Stensby, at an Oct. 6 hearing by the House Natural Resources Committee, blamed a union blockade for a slow start to repair work and observed that “PREPA is unquestionably the worst performing utility in the United States by each and every measure.”

“It took two decades for PREPA to get in this state, we shouldn’t forget, and that’s why it’s so important to get started and continue to push ahead,” he said. The company has since reached an agreement with the International Brotherhood of Electrical Workers, which will represent LUMA lineworkers, while the company will invest $10 million in a technical training program for those workers.

LUMA said it has made improvements in its first six months of managing the grid, such as upgrading more than 1,800 power poles and dozens of critical distribution breakers to reduce the likelihood of future outages.

“Any service interruption is one too many and we are working hard to make the service and infrastructure improvements so that customers see fewer interruptions,” the company said in a Dec. 3 statement.

LUMA said it has connected solar panels for 12,000 customers since June, amounting to 50 megawatts of renewable energy.
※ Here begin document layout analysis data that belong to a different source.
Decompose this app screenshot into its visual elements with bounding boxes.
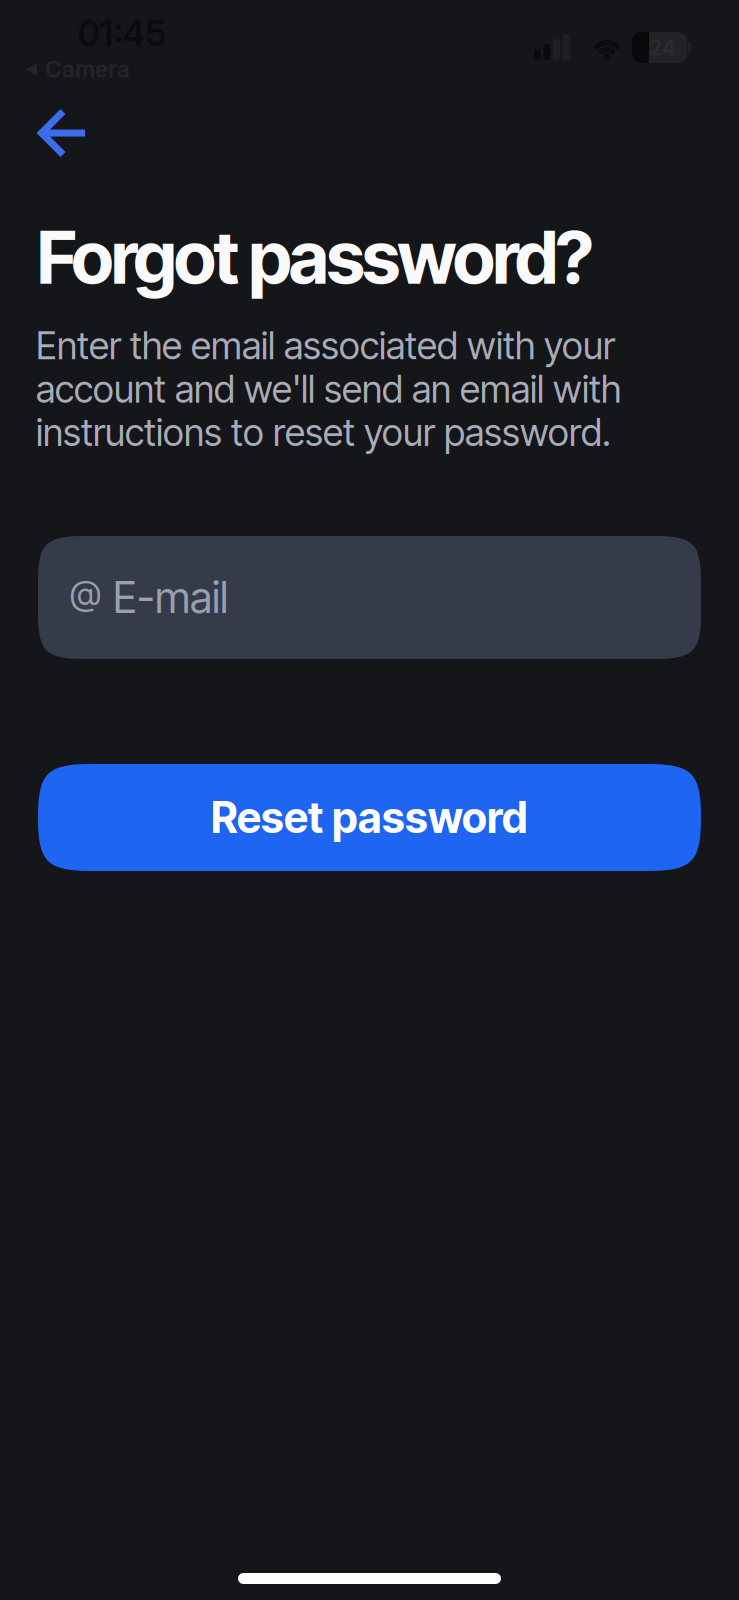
staticText: 24 (649, 35, 676, 60)
staticText: E-mail (113, 572, 228, 623)
staticText: Enter the email associated with your acc… (36, 324, 621, 454)
staticText: @ (70, 572, 101, 613)
button[interactable]: Back (39, 108, 86, 158)
staticText: Forgot password? (37, 214, 594, 301)
staticText: Camera (45, 56, 130, 83)
button[interactable]: Reset password (38, 764, 701, 871)
staticText: 01:45 (78, 13, 166, 54)
button[interactable]: E-mail (38, 536, 701, 659)
staticText: Reset password (211, 792, 528, 843)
In September, LUMA has also launched a map on its website to show customers and developers what areas could most easily accept solar projects. And the company said it’s on track to eliminate a backlog of solar connection requests by January.

Pushing ahead with fossil fuels

In the meantime, PREPA’s regulator authorized the utility to begin preliminary work for a new fossil fuel-powered unit or energy storage at the fuel-oil power plant Palo Seco to protect against near term price fluctuations of solar PV and battery energy storage and other potential reliability concerns. Environmental justice advocates have objected to the project because of the public health and other harms it could cause for nearby communities.
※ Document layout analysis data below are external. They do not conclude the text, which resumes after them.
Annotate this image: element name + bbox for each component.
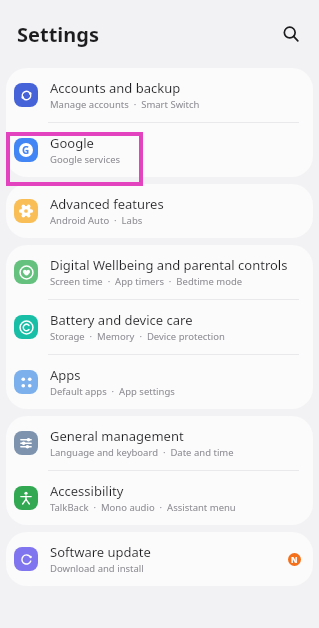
button[interactable]: General management <box>6 416 313 470</box>
button[interactable]: Battery and device care <box>6 300 313 354</box>
staticText: Screen time · App timers · Bedtime mode <box>50 275 243 288</box>
button[interactable]: Search <box>273 16 309 52</box>
staticText: Battery and device care <box>50 311 193 329</box>
staticText: Accounts and backup <box>50 79 181 97</box>
staticText: Google services <box>50 153 121 166</box>
staticText: Manage accounts · Smart Switch <box>50 98 200 111</box>
staticText: Storage · Memory · Device protection <box>50 330 225 343</box>
button[interactable]: Apps <box>6 355 313 409</box>
staticText: TalkBack · Mono audio · Assistant menu <box>50 501 236 514</box>
staticText: Download and install <box>50 562 144 575</box>
button[interactable]: Digital Wellbeing and parental controls <box>6 245 313 299</box>
button[interactable]: Advanced features <box>6 184 313 238</box>
staticText: Digital Wellbeing and parental controls <box>50 256 288 274</box>
staticText: Accessibility <box>50 482 124 500</box>
staticText: Advanced features <box>50 195 164 213</box>
staticText: Android Auto · Labs <box>50 214 143 227</box>
staticText: N <box>291 554 298 565</box>
staticText: Default apps · App settings <box>50 385 175 398</box>
button[interactable]: Accessibility <box>6 471 313 525</box>
staticText: General management <box>50 427 184 445</box>
staticText: Apps <box>50 366 81 384</box>
staticText: Google <box>50 134 94 152</box>
staticText: Settings <box>17 21 99 48</box>
button[interactable]: Software update <box>6 532 313 586</box>
staticText: Language and keyboard · Date and time <box>50 446 234 459</box>
button[interactable]: G <box>6 123 313 177</box>
staticText: G <box>22 143 30 157</box>
staticText: Software update <box>50 543 151 561</box>
button[interactable]: Accounts and backup <box>6 68 313 122</box>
Environmental advocates are hoping with $9.4 billion in FEMA money flowing to Puerto Rico, the federal government will help tip the scales toward renewable power. But in August, the agency dashed their hopes by declaring that the power grid work in Puerto Rico would have no significant impact on the environment.

A coalition called the Alianza Energía Renovable Ahora, the Alliance for Renewable Energy Now, asked the agency in October to reconsider that finding. The coalition accused FEMA of bucking repeated instructions from Congress to direct funding away from infrastructure vulnerable to storms, failing to comply with National Environmental Policy Act’s mandates to consider all energy alternatives and their climate impacts, and failing to account for environmental justice.

In particular, the group says the agency should look at alternatives such as battery energy storage and rooftop solar.

A FEMA spokesperson said via email that it carefully reviews all requests and is evaluating this one.

But NRDC’s Martinez said FEMA could “put its foot down” and say the funding proposals must meet the Biden administration’s goals, requirements imposed by the Puerto Rico Energy Bureau and the island’s renewable energy legislative target.

“If they say that, I think that will clarify how much wiggle room the utility has to essentially go rogue,” he said. “They’re not following what the law says or what the regulators say.”

A PREPA spokesperson could not be reached for comment, but a FEMA spokesperson said via email that “while FEMA has no standing in the terms of the contract between PREPA and LUMA, FEMA has worked with the Government of Puerto Rico to maximize the flexibility of funding, including the ability to pursue renewable energy resources.”

But Queremos Sol’s Santiago said the island’s continuing power outages and its slow transition to solar power pose an environmental justice issue — one that the Biden administration has the power to address.

“What we’re seeing right now is that anyone who can afford to get rooftop solar and batteries is doing it. The problem is we don’t have a lot of people who can afford to do that on their own,” she said. “The way to get this solution in place — and everyone agrees it’s a solution to have rooftop solar and battery energy storage systems onsite — is to use those federal funds.”